[Stored data entries]
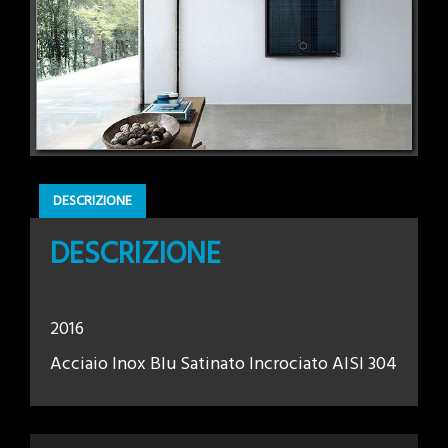
DESCRIZIONE
DESCRIZIONE
2016
Acciaio Inox Blu Satinato Incrociato AISI 304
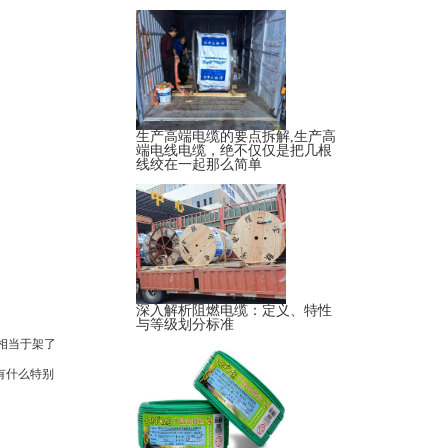
生产高端电缆的要点拆解,生产高
端电线电缆，绝不仅仅是把几根
线绞在一起那么简单
深入解析阻燃电缆：定义、特性
与等级划分标准
相当于架了
有什么特别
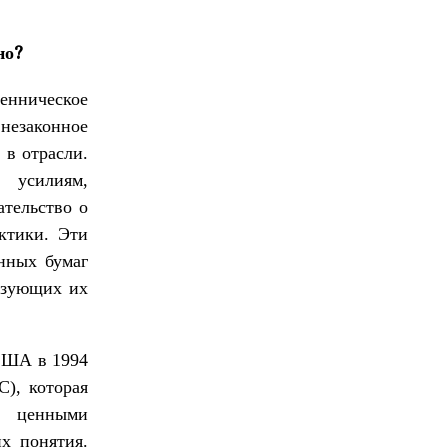
но?
шенническое
незаконное
 в отрасли.
 усилиям,
ательство о
ктики. Эти
енных бумаг
ьзующих их
 США в 1994
C), которая
с ценными
х понятия.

== TRY IT ==
Word-for-word output of every record is needed, with images omitted.

== EXERCISE OUTPUT ==
DESCRIZIONE
DESCRIZIONE
2016
Acciaio Inox Blu Satinato Incrociato AISI 304
生产高端电缆的要点拆解,生产高
端电线电缆，绝不仅仅是把几根
线绞在一起那么简单
深入解析阻燃电缆：定义、特性
与等级划分标准
相当于架了
有什么特别
но?
шенническое
незаконное
 в отрасли.
 усилиям,
ательство о
ктики. Эти
енных бумаг
ьзующих их
 США в 1994
C), которая
с ценными
х понятия.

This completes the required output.